Every 3–4 weeks, one of the cluster nodes stops sending ESP packets.
Incoming encrypted ESP packets continue to arrive and are successfully decrypted. IKEv2 re-establishes the tunnels correctly, XFRM policies and states remain intact, routing tables are correct, and nothing unusual appears in dmesg.
However, **all outbound ESP drops to zero**.
Firewall counters confirm:
- ESP input: normal
- ESP output: zero during the failure state
Restarting the affected HA node triggers failover and temporarily resolves the issue.
### Additional observation (IMPORTANT):
We capture traffic every 15 minutes on all interfaces. In the two most recent incidents, immediately before the ESP output failure occurred, tcpdump mis-reported the input/output interface.

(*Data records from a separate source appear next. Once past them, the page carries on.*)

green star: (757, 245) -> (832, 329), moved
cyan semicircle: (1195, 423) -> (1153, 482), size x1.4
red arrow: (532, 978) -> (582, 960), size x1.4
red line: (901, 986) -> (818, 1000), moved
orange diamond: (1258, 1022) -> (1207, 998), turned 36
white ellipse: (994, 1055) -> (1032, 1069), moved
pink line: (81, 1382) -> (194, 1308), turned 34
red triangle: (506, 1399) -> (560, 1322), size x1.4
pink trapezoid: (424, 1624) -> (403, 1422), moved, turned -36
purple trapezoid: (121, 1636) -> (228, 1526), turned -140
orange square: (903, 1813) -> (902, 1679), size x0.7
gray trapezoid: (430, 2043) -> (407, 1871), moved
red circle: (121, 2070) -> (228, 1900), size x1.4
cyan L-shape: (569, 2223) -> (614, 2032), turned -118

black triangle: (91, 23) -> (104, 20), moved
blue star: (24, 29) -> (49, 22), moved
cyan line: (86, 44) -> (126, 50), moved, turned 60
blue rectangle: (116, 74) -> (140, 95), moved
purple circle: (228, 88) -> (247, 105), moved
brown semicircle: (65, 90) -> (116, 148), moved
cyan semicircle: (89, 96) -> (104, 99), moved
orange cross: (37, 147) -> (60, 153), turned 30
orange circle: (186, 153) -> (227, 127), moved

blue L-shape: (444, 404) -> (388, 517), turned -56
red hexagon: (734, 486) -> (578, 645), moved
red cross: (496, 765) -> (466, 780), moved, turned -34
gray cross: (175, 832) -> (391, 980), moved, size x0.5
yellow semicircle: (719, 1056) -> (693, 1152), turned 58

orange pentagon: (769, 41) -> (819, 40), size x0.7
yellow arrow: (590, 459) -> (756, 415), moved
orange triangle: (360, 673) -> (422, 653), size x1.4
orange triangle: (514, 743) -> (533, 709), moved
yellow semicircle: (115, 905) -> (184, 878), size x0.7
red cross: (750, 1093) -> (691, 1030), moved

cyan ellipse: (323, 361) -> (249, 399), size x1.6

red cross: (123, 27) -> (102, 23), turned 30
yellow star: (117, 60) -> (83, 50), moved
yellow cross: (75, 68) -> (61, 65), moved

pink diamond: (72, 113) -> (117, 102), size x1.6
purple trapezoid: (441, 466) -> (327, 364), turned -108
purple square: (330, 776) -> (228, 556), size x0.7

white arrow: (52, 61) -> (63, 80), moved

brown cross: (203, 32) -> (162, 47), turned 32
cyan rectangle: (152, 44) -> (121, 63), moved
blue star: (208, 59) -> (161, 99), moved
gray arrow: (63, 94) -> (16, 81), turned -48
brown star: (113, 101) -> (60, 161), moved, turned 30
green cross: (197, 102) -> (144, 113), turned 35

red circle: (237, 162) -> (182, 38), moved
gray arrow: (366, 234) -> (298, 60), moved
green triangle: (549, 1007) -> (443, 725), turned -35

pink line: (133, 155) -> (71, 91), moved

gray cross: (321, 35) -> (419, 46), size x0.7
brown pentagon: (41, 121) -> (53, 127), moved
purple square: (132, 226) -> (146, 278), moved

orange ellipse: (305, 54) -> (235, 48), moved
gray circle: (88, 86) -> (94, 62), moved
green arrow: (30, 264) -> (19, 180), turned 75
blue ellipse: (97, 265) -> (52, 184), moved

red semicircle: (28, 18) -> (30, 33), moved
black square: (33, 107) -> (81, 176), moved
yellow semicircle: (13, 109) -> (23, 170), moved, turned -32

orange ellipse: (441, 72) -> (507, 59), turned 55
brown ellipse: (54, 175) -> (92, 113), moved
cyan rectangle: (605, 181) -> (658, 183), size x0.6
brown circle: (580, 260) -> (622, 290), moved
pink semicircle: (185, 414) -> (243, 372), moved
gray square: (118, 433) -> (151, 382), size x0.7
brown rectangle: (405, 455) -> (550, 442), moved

Instead of the correct interface (ETH3), tcpdump reported usb0 (ILO) or when I disabled usb0 it showed unknown for in/out interface.
Interface counters confirm that usb0 carries almost no traffic, so the tcpdump interface attribution appears incorrect.
This raises the possibility of:
- an XFRM output path regression,
- an skb device pointer corruption,
- a routing decision inconsistency,
- or a driver-layer issue affecting interface reporting and ESP output.
Upgrading from kernel **6.8.0.52 → 6.8.0.85** did not resolve the issue.
We would appreciate guidance on additional instrumentation or whether this matches any known recent regressions.
[3.] Keywords:
IPsec, XFRM, ESP, StrongSwan, routing, skb, tcpdump, network stack, HA cluster
[4.] Kernel information
[4.1.] Kernel version (/proc/version):
Linux version 6.8.0-85-generic (buildd@lcy02-amd64-024) (x86_64-linux-gnu-gcc-12 (Ubuntu 12.3.0-1ubuntu1~22.04.2) 12.3.0, GNU ld (GNU Binutils for Ubuntu) 2.38) #85~22.04.1-Ubuntu SMP PREEMPT_DYNAMIC Fri Sep 19 16:18:59 UTC 2
[4.2.] Kernel .config:
is attached
[5.] Most recent kernel version which did not have the bug:
Unknown.
The issue is present in both:
- 6.8.0.52
- 6.8.0.85
[6.] Output of Oops messages:
None. No crashes or warnings in dmesg.
[7.] Example program/script to reproduce:
No minimal reproducer.
Issue appears after several weeks while handling ~200 active IPsec tunnels.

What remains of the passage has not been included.